Les violences sexuelles sont un fléau mondial dévastateur. Si cette réalité douloureuse sévit partout, en Haïti, elle revêt des proportions encore plus alarmantes. Le manque de compréhension de la part des proches des victimes, la crainte d’être responsabilisée et le sentiment de culpabilité créent une barrière empêchant aux victimes de dénoncer leur agresseur.
Selon l’ONU, à l’échelle mondiale, 736 millions de femmes – soit près d’une sur trois – ont subi au moins une fois des violences sexuelles et/ou physiques de la part d’un partenaire intime, des violences sexuelles en dehors du couple, ou les deux. 30 pour cent de ces femmes sont âgées de 15 ans et plus.
Un rapport de l’Organisation Red Internationale publié en 2017 révèle qu’en Haïti, le taux de victimes de violences sexuelles est de 28 %. « Des femmes entre 15 et 49 ans sont victimes de violences sexuelles au moins une fois dans leur vie », précise ledit rapport.
Les entraves aux témoignages des victimes
Obrillant Damus, dans son texte intitulé “En Haïti, la reconquête du corps après un viol”, mentionnant les travaux de Ferenczi (1934), décrit le viol comme un phénomène provoquant un choc psychologique important, entraînant des crises existentielles affectant la vie individuelle, la vie en société et les relations interpersonnelles des victimes.
« Après mon agression, j’allais tellement mal que je ne pouvais me concentrer sur mes études. Au final, j’ai raté l’année académique », raconte une victime. Toujours selon M. Damus, le viol engendre des souffrances psychiques, psychologiques et physiques, laissant des séquelles traumatiques même des années après les faits.
Avec cet impact psychologique, les victimes ont tendance à se taire. Cependant, outre l’action elle-même, qui peut conduire la victime à garder le silence, le comportement de la société qui les culpabilise joue un rôle significatif.
Fort souvent, lorsque certaines d’entre elles osent dénoncer le bourreau, des questions sur leur comportement surgissent, telles que celles liée à leurs choix vestimentaires ou leur présence à certaines heures ou certains endroits. « Tu n’aurais pas dû porter cette tenue, tu n’aurais pas dû être dans cette rue à cette heure tardive ». Ainsi, la victime se trouve dans une situation gênante. Elle voit en la dénonciation une admission de faute plutôt qu’un appel à l’aide.

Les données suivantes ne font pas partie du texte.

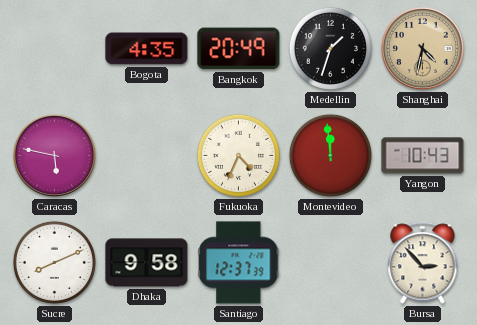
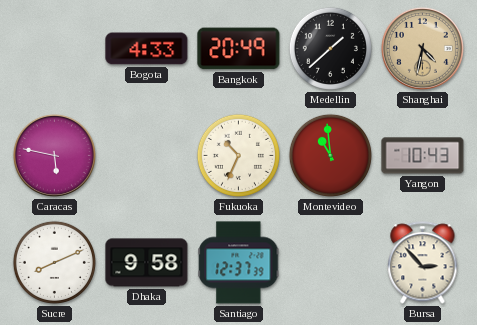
Bogota: 4:35 -> 4:33
Medellin: 1:33 -> 1:38
Fukuoka: 4:34 -> 10:34
Montevideo: 11:59 -> 10:59
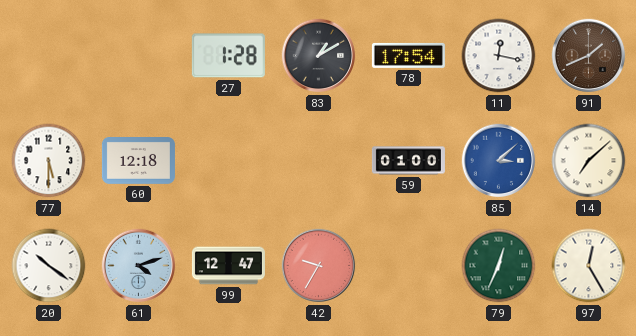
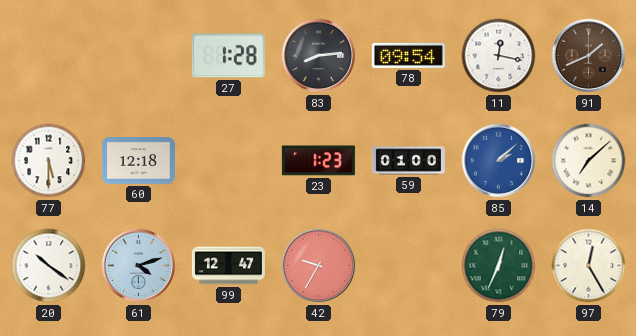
83: 1:10 -> 8:14
78: 17:54 -> 09:54
23: none -> 1:23
85: 3:08 -> 2:08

La conscientisation sur la violence sexuelle est cruciale
Le manque d’éducation sur ce qu’est le viol se révèle malheureusement être favorable à la pérennisation de cette pratique. Parfois, les personnes victimes de viol ne réalisent pas qu’elles l’ont subi, et occasionnellement, il arrive que certains violeurs ne sachent pas qu’ils ont commis le forfait ; quand on prend par exemple le viol conjugal entre autres, où certaines femmes et certains hommes ne savent pas que même dans le mariage, le sexe en dehors du consentement constitue un viol.
Pour pallier le problème, les campagnes de sensibilisation et d’éclaircissement sont cruciales. Ces actions doivent s’inscrire dans une démarche aspirant à changer les perceptions et à défier les stéréotypes.
Cependant, une éducation sur ce qui constitue un cas de viol ne saurait remplacer le soutien psychologique. De ce fait, un support psychologique est essentiel après avoir été victime de violences sexuelles. La mise en place des réseaux de soutien au sein des communautés peut favoriser un espace sécurisé pour partager des expériences, exprimer des émotions et recevoir un soutien émotionnel.
Cette semaine, alors que nous célébrons la journée internationale des droits des femmes, il est important de rappeler aux autorités judiciaires haïtiennes qu’elles ont l’ultime responsabilité de lutter contre l’impunité en matière de violences sexuelles dans le pays. Cela implique la mise en place de procédures judiciaires efficaces, la protection des victimes pendant les enquêtes et les procès, et l’application rigoureuse des lois contre les agresseurs. Et aux proches des victimes de favoriser l’empathie dans le but de les aider à briser le silence pesant, à tisser une culture d’entraide et de compréhension, et à défaire le nœud du tabou entourant la violence sexuelle.